EXERCISE DETAILS: Repeat the listing exactly. Any picture in it should be left out of the copy.

SUPPLIED ENTRIES:
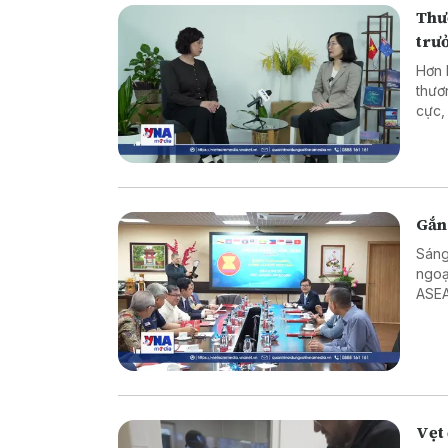
Thư
trư
Hơn 
thươ
cực,
lĩnh
nghi
đã t
Aust
Gắn
Sáng
ngoạ
ASEA
nước
đồng
Hoàn
Vẹt 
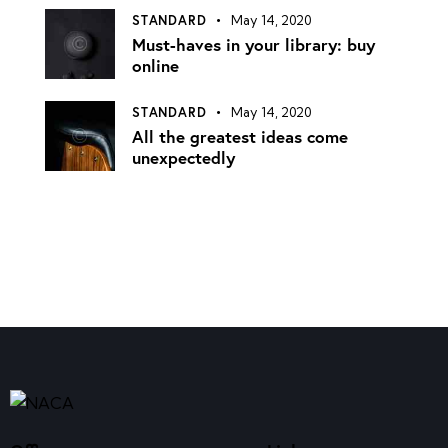
STANDARD
May 14, 2020
Must-haves in your library: buy
online
STANDARD
May 14, 2020
All the greatest ideas come
unexpectedly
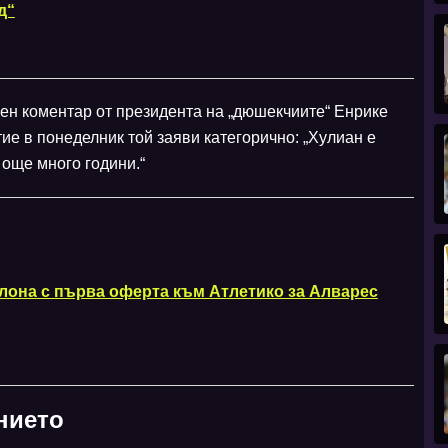
д“
ен коментар от президента на „дюшекчиите“ Енрике
ие в понеделник той заяви категорично: „Хулиан е
 още много години.“
лона с първа оферта към Атлетико за Алварес
нието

WORKED SOLUTION:
Thư
trư
Hơn 
thươ
cực,
lĩnh
nghi
đã t
Aust
Gắn
Sáng
ngoạ
ASEA
nước
đồng
Hoàn
Vẹt 
STANDARD
May 14, 2020
Must-haves in your library: buy
online
STANDARD
May 14, 2020
All the greatest ideas come
unexpectedly
д“
ен коментар от президента на „дюшекчиите“ Енрике
ие в понеделник той заяви категорично: „Хулиан е
 още много години.“
лона с първа оферта към Атлетико за Алварес
нието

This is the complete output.